Friday, July 10, 2026
Politics

Sam Amadi says INEC voter register cannot be trusted

Sam Amadi, former chairman of the Nigerian Electricity Regulatory Commission, has told Nigerians not to trust the Independent National Electoral Commission's voter registration system. He made the claim on Friday during an interview on News Central Television, arguing that INEC had failed to prove basic competence in managing elections.

Amadi was responding to INEC's failure to electronically transmit results during the last election. The commission had tested its systems beforehand and told the public it was ready to send results electronically on election day. When the time came, INEC blamed a glitch but offered no evidence or proof that any technical failure had actually occurred.

"With all the issues around BVAS malfunctioning, which many people think was internal sabotage by INEC itself not to transmit the election result, do you expect the first item on the agenda of any opposition political party would be to subject INEC to an independent forensic audit," Amadi said. He was referring to the Bimodal Voter Accreditation System, the card reader machines INEC uses at polling stations.

Amadi framed the problem as a choice between two bad options. A voter register that nobody trusts is less dangerous than a system that people think is being deliberately breached by those in charge of it.
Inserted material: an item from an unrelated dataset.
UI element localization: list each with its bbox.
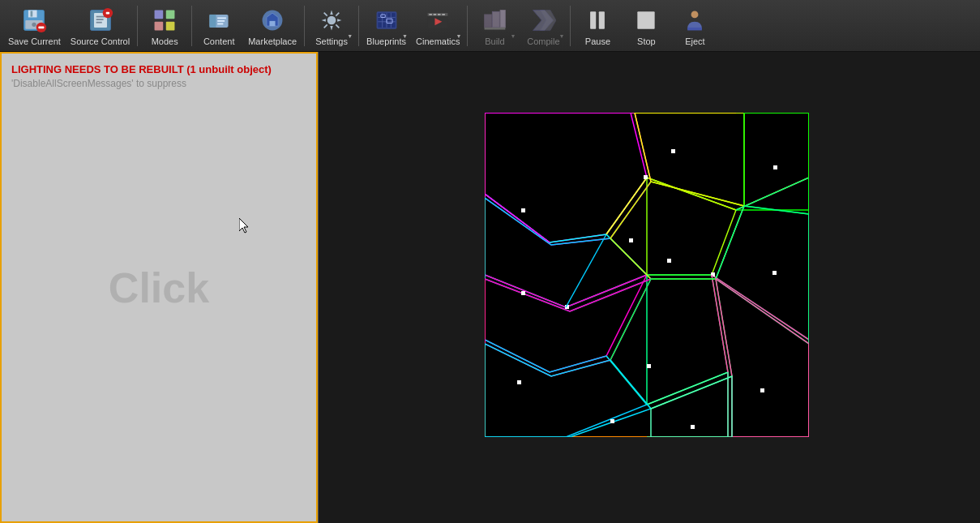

His argument suggests that public confidence in INEC's systems has collapsed, and that the commission's credibility is the real issue at stake for the 2027 election.

The former regulator did not specify what steps opposition parties or civil society should take to verify INEC's systems before 2027. However, his call for an independent forensic audit suggests that external validation of INEC's technology and processes would be necessary for voters to believe in the integrity of the next election.